Comment 15 Jordi 2022-07-13 12:29:34 UTC
(In reply to Mike Kaganski from comment #14)
> (In reply to Jordi from comment #13)
> > The code linked in the original post of this bug
> 
> Which specific code? The Ask question has at least two pieces of code, one
> of which is getNextHyperlink that uses createEnumeration on paragraph
> objects to get access to the paragraph's text runs. Indeed, adding a text
> somewhere in the middle in an existing document adds a new text run with a
> new rsid, as explained in comment 2. It is also mentioned in the commit
> message on the change from comment 12, where I wrote that in the place where
> ODF is written, we can't get access to actual hyperlink boundaries, and thus
> I had to check each text run's hyperlink data, to find identical datas and
> merge them.
> 
> Another piece of code from the Ask question (by KamilLanda) uses Navigator
> frame directly. It shows that the hyperlink itself is not split. By the way,
> during the work on the patch, I discovered that assumed bug of Navigator not
> showing updated hyperlink count is not a bug, because the hyperlink is not
> split itself during the edit.

Apologies, should have reread whole thread. Commend 12 upon quick read sounded like you were saying it occurred during saving.

Just ignore previous message.
Comment 16 Mike Kaganski 2022-07-13 12:50:12 UTC
(In reply to Jordi from comment #15)
> Commend 12 upon quick read sounded like you were saying it occurred during saving.

I was, actually. Yes, "it" happens during saving. The question is - what is "it".
Specifically - splitting the hyperlink by text run boundaries happened during saving: let me state it again, that when you insert something in your example, *a new separate text run* is created, so *old* bigger text run gets split; but the *hyperlink* does not get split at this point in Writer's internals (yet).

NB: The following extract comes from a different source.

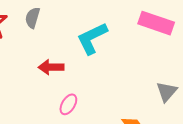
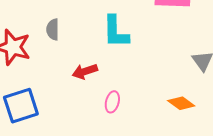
cyan L-shape: (92, 38) -> (116, 32), turned -48

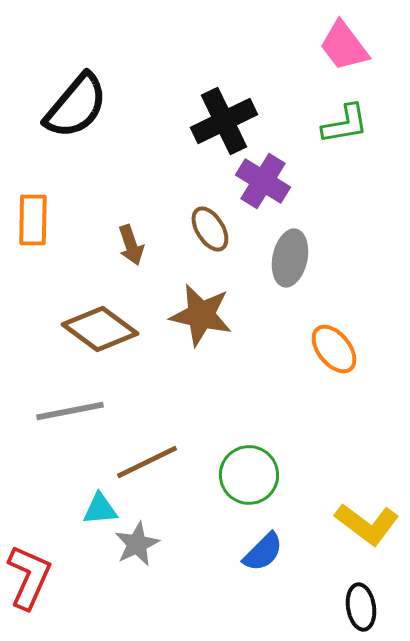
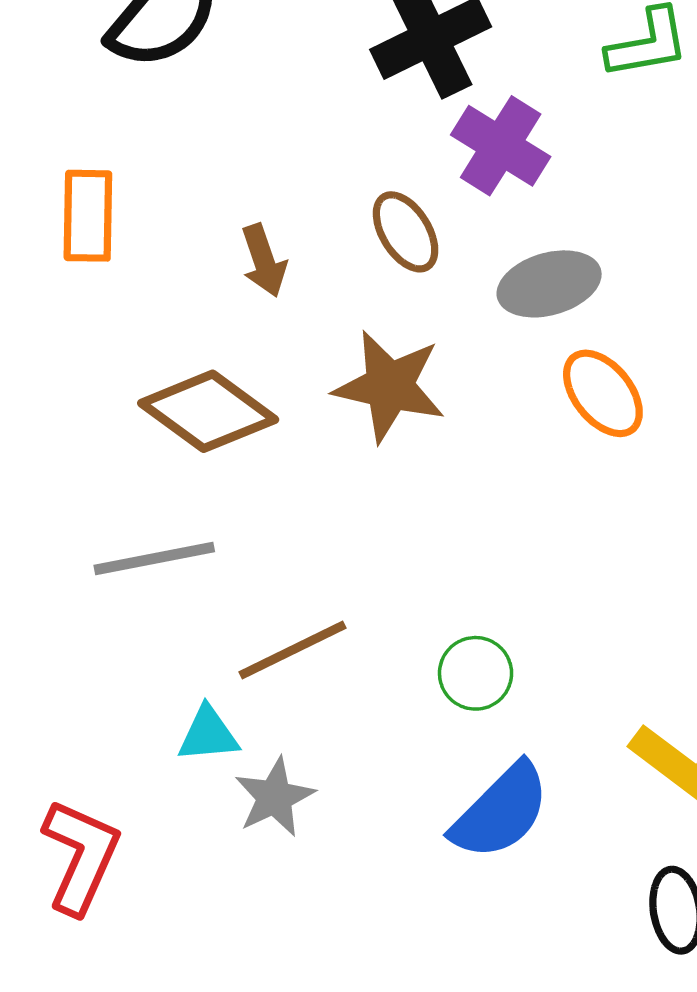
gray ellipse: (290, 258) -> (549, 284), turned 62
orange ellipse: (334, 349) -> (603, 393), moved
green circle: (249, 475) -> (476, 673), size x0.7
blue semicircle: (263, 552) -> (501, 811), size x1.4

OTOH, when you use createEnumeration on paragraph objects, you don't get a list of hyperlinks, but a list of text runs. There is XAccessibleHypertext [1] that you may use to get the correct hyperlink count, and their boundaries.

[1] https://api.libreoffice.org/docs/idl/ref/interfacecom_1_1sun_1_1star_1_1accessibility_1_1XAccessibleHypertext.html
Comment 17 Commit Notification 2022-07-14 05:43:36 UTC
Mike Kaganski committed a patch related to this issue.
It has been pushed to "master":

https://git.libreoffice.org/core/commit/9f4af852c4050d45bb5ab314480fc83639bea90a

tdf#148198: merge identical hyperlinks of adjacent text ranges on ODF export

It will be available in 7.5.0.

The patch should be included in the daily builds available at
https://dev-builds.libreoffice.org/daily/ in the next 24-48 hours. More
information about daily builds can be found at:
https://wiki.documentfoundation.org/Testing_Daily_Builds

Affected users are encouraged to test the fix and report feedback.
Comment 18 phv 2022-07-15 10:45:25 UTC
Since we can't say it enough, thank you Mike for having fixed this bug in such a short time. Now, my documents saved then exported in pdf format no longer display several successive hyperlinks for a same target.

However, I notice that LibreOffice still has trouble combining attributes between adjacent elements (as in #146458), but that's another issue.
Comment 19 Commit Notification 2022-07-18 10:07:35 UTC
Mike Kaganski committed a patch related to this issue.
It has been pushed to "libreoffice-7-4":

https://git.libreoffice.org/core/commit/c50fbdceafdd4b857954f098e38cae03e8bc6064

tdf#148198: merge identical hyperlinks of adjacent text ranges on ODF export

It will be available in 7.4.0.2.

The patch should be included in the daily builds available at
https://dev-builds.libreoffice.org/daily/ in the next 24-48 hours. More
information about daily builds can be found at:
https://wiki.documentfoundation.org/Testing_Daily_Builds

Affected users are encouraged to test the fix and report feedback.